L'Italia ha bisogno di un gioco di sponda, di qualcuno in Medio Oriente, che possa dare una mano e l'emiro del Qatar Tamim bin amad Al Thani non si tira indietro. Doha è specializzata in contatti, accordi riservati e missioni impossibili che riguardano faccende ben più gravi e complesse come le trattative con Hamas per il cessate il fuoco a Gaza e il rilascio degli ostaggi israeliani. La «rappresaglia» iraniana per Abedini deve rientrare nell'alveo del governo guidato dal presidente Pezeshkian, che si è fatto eleggere promettendo di allentare le sanzioni internazionali. Così è scattata una «triangolazione» di interessi, che coinvolge la terza, sponda cruciale del caso, gli Stati Uniti. Non solo il presidente agli sgoccioli, Joe Biden, e la sua amministrazione ancora in carica, il canale formale e ufficiale, ma quello eletto che si insedierà il 20 gennaio, Donald Trump, e interessa molto di più a Teheran. Il primo segnale positivo arriva il 2 gennaio: il generale Giovanni Caravelli, capo dell'Aise, riceve dal suo omologo iraniano la disponibilità a un confronto. Il coordinamento dal giorno dell'arresto alle ultime ore, con qualche concitazione a Teheran, è nella mani di Alfredo Mantovano, sottosegretario alla presidenza del Consiglio con la delega per i servizi. «La svolta è stata la missione lampo di Meloni a Mar-a-Lago» racconta una fonte che ha seguito direttamente il caso, dove Meloni parla con il nuovo presidente (non solo) di Sala e porta messaggi iraniani concordando una via d'uscita. Il tanto vituperato Elon Musk, che ha un ottimo rapporto con Meloni, ma non è presente all'incontro, aveva, subito dopo l'elezione di Trump, incontrato l'ambasciatore iraniano all'Onu. E The Donald, durante il primo mandato, nonostante l'atteggiamento da duro, ha portato a termine ben sei casi di liberazioni e scambi di prigionieri, compresi due in Iran. Nel frattempo a Teheran i portavoce governativi sganciano il caso Sala da quello di Abedini per non dare l'idea del ricatto.

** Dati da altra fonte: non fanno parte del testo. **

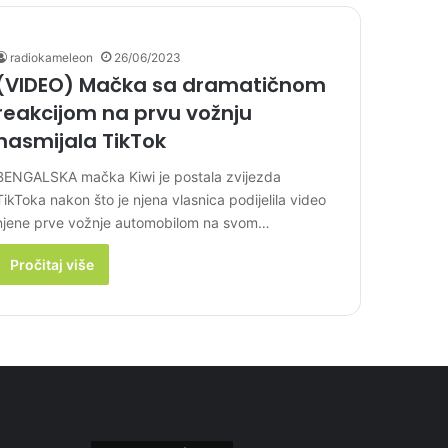
radiokameleon
26/06/2023
(VIDEO) Mačka sa dramatičnom
reakcijom na prvu vožnju
nasmijala TikTok
BENGALSKA mačka Kiwi je postala zvijezda
TikToka nakon što je njena vlasnica podijelila video
njene prve vožnje automobilom na svom…
Pročitaj više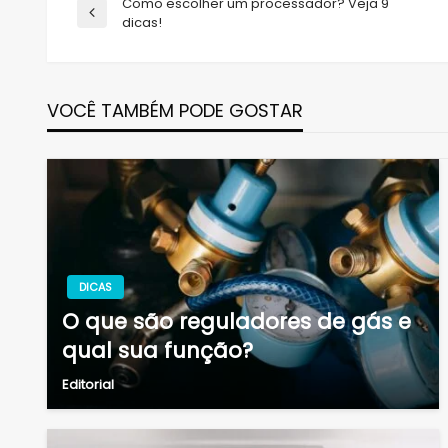
Navegação
Como escolher um processador? Veja 9
Previous
dicas!
Post
de
VOCÊ TAMBÉM PODE GOSTAR
Post
DICAS
O que são reguladores de gás e
qual sua função?
Editorial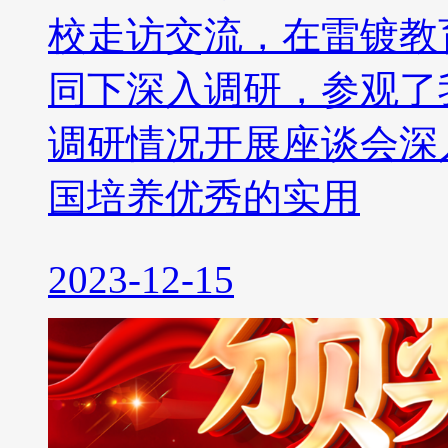
校走访交流，在雷镀教
同下深入调研，参观了
调研情况开展座谈会深
国培养优秀的实用
2023-12-15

«Un governo debole come quello francese e tedesco non sarebbe mai riuscito a chiudere un'operazione del genere in così poco tempo - racconta la fonte del Giornale - Solo un esecutivo forte e credibile in Europa e Oltreoceano può giocare una partita del genere». Che non è gratis, ma prevede diverse condizioni, piccole e grandi. La più tenue che il ritorno casa dell'«ostaggio» non si trasformi subito in un megafono davanti a centinaia di microfoni contro il regime iraniano evitato a Ciampino.
L'Italia incassa che la giornalista torna a casa senza alcun scambio automatico e plateale di prigionieri. L'iraniano dei droni è ancora in carcere ad Opera e sul suo destino risponderà oggi in conferenza stampa Giorgia Meloni.